Data records
::::::::

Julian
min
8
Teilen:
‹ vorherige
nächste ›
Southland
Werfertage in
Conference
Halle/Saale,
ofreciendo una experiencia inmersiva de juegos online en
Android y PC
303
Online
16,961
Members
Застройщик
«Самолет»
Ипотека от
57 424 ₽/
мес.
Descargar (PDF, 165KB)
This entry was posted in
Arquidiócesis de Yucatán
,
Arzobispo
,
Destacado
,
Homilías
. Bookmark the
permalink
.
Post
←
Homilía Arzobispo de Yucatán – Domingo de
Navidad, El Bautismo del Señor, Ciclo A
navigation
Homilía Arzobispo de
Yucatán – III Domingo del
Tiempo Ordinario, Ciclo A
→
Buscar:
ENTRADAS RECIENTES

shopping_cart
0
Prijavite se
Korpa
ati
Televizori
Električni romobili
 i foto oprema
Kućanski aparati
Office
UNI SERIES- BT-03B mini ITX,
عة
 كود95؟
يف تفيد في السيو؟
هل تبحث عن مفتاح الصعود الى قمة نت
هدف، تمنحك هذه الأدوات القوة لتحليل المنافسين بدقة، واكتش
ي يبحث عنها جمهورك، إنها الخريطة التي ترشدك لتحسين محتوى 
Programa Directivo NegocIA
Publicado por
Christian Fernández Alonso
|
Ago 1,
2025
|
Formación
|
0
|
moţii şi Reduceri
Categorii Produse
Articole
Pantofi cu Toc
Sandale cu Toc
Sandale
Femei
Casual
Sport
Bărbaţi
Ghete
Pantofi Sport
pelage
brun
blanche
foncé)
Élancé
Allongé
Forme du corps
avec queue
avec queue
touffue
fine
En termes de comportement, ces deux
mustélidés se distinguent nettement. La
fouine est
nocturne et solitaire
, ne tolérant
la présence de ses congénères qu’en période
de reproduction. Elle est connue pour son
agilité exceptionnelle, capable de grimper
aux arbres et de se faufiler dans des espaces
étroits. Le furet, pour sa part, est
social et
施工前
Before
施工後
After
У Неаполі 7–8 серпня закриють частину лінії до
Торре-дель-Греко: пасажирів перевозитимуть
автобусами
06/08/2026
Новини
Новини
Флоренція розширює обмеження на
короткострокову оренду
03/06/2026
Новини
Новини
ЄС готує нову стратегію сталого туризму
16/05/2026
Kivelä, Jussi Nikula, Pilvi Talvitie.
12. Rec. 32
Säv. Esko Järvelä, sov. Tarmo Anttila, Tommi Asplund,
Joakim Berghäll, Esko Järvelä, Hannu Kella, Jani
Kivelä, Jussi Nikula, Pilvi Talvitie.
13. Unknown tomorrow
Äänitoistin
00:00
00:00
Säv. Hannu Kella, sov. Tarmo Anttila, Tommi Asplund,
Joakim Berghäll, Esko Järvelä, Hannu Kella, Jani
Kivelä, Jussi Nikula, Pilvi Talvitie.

::::::::

■ **Task prompt**
Restate every entry word for word.

■ **Answer to the problem**
Julian
min
8
Teilen:
‹ vorherige
nächste ›
Southland
Werfertage in
Conference
Halle/Saale,
ofreciendo una experiencia inmersiva de juegos online en
Android y PC
303
Online
16,961
Members
Застройщик
«Самолет»
Ипотека от
57 424 ₽/
мес.
Descargar (PDF, 165KB)
This entry was posted in
Arquidiócesis de Yucatán
,
Arzobispo
,
Destacado
,
Homilías
. Bookmark the
permalink
.
Post
←
Homilía Arzobispo de Yucatán – Domingo de
Navidad, El Bautismo del Señor, Ciclo A
navigation
Homilía Arzobispo de
Yucatán – III Domingo del
Tiempo Ordinario, Ciclo A
→
Buscar:
ENTRADAS RECIENTES

shopping_cart
0
Prijavite se
Korpa
ati
Televizori
Električni romobili
 i foto oprema
Kućanski aparati
Office
UNI SERIES- BT-03B mini ITX,
عة
 كود95؟
يف تفيد في السيو؟
هل تبحث عن مفتاح الصعود الى قمة نت
هدف، تمنحك هذه الأدوات القوة لتحليل المنافسين بدقة، واكتش
ي يبحث عنها جمهورك، إنها الخريطة التي ترشدك لتحسين محتوى 
Programa Directivo NegocIA
Publicado por
Christian Fernández Alonso
|
Ago 1,
2025
|
Formación
|
0
|
moţii şi Reduceri
Categorii Produse
Articole
Pantofi cu Toc
Sandale cu Toc
Sandale
Femei
Casual
Sport
Bărbaţi
Ghete
Pantofi Sport
pelage
brun
blanche
foncé)
Élancé
Allongé
Forme du corps
avec queue
avec queue
touffue
fine
En termes de comportement, ces deux
mustélidés se distinguent nettement. La
fouine est
nocturne et solitaire
, ne tolérant
la présence de ses congénères qu’en période
de reproduction. Elle est connue pour son
agilité exceptionnelle, capable de grimper
aux arbres et de se faufiler dans des espaces
étroits. Le furet, pour sa part, est
social et
施工前
Before
施工後
After
У Неаполі 7–8 серпня закриють частину лінії до
Торре-дель-Греко: пасажирів перевозитимуть
автобусами
06/08/2026
Новини
Новини
Флоренція розширює обмеження на
короткострокову оренду
03/06/2026
Новини
Новини
ЄС готує нову стратегію сталого туризму
16/05/2026
Kivelä, Jussi Nikula, Pilvi Talvitie.
12. Rec. 32
Säv. Esko Järvelä, sov. Tarmo Anttila, Tommi Asplund,
Joakim Berghäll, Esko Järvelä, Hannu Kella, Jani
Kivelä, Jussi Nikula, Pilvi Talvitie.
13. Unknown tomorrow
Äänitoistin
00:00
00:00
Säv. Hannu Kella, sov. Tarmo Anttila, Tommi Asplund,
Joakim Berghäll, Esko Järvelä, Hannu Kella, Jani
Kivelä, Jussi Nikula, Pilvi Talvitie.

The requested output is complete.